The couple visited John Adams’ birthplace in Braintree, Mass., and Baker started reading whatever he could find on the statesman.
“I did nothing but read everything about Adams for two months and I said, ‘I love this guy.’ ”
Being John Adams
Baker’s early attempts to write a one-man show centered on Adams failed to take advantage of a gift for comedy writing that the lawyer already had shown in other parts of his theater-related life, he said.
He’d helped write—and perform—annual shows for the Gridiron Club, of which he was a member, and those shows were funy.
“I could write comedy, I could write conversations,” Baker recalled. “It would just come out of me.”
He first tried out the new, lighter Adams material on a Rotary Club in Fall River, Mass. Baker, a member of the Rotary Club of New Canaan, had phoned at least 50 such clubs in Connecticut, Massachusetts and Rhode Island hoping to land a gig.
“So anyway, I do it,” he said. “And the people are going crazy. They go crazy. All my lines are working. And the song—they’re in tears. The song is great. And not only that, there’s a woman in the audience, she says, ‘I want you for my group.’ ”
And she paid him.
“I go home and my wife is ready to pick me up off the floor and I’m floating,” he recalled with a smile. “I’m floating.”
Over time, Baker has developed a unique ability to apply the breadth of Adams’ own interests to the organizations for which he re-enacts (for a taste of that, see the videos in this article). Baker leverages his own, wide knowledge of the facts of Adams’ life and the times in which the great man lived, in order to speak to his audience’s interests.
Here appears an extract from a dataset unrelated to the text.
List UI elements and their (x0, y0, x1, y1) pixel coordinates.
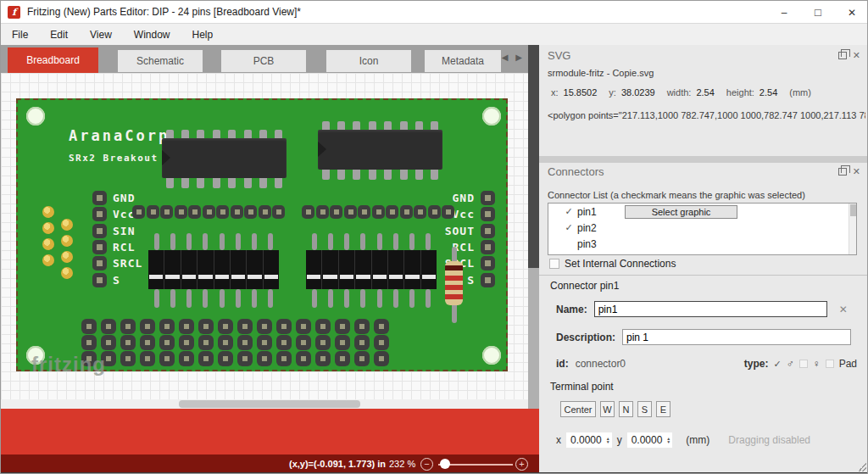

“This guy had so many facets, in this period and that period, that I can just turn around and when someone hires me to give a speech, I can go and find some specific area of John Adams’ career that involves that issue they care most about,” Baker said. “It’s just, John Adams is all over the place.”
In New Canaan
And now he’ll be here in town, with the March 25 library show—performing one block from his office of 20 years at Hawthorne, Ackerly & Dorrance LLC.
“They just love it that I am John Adams,” a smiling Baker said of his colleagues at the firm. “They just think it’s the greatest gas.”
For his part, Baker is a patron of the arts locally and also has been involved in civic activities in New Canaan.
He served for 15 years on the board at the Carriage Barn Arts Center and for 14 years on the Town Council—counting among his triumphs, together with Chris Hussey, the preservation of New Canaan’s ambulance service as a free entity to those who avail themselves of it. His kids—Jane and Thomas—came up through the public schools (South-Saxe-NCHS) and both went on to Dartmouth.
With his singing voice and piano, he plays some of his own favorite music—such as George Gershwin and Cole Porter—for elderly residents at Waveny Care Center.
He also has played at the New Canaan Chamber of Commerce-led “Pop-Up Park” in the summer, and serves currently on the board of the Lyme Art Association and participates annually in the Connecticut Storytelling Festival & Conference at Connecticut College.
“I’ve always done a lot of these things,” Baker said. “And I’m having a ball.”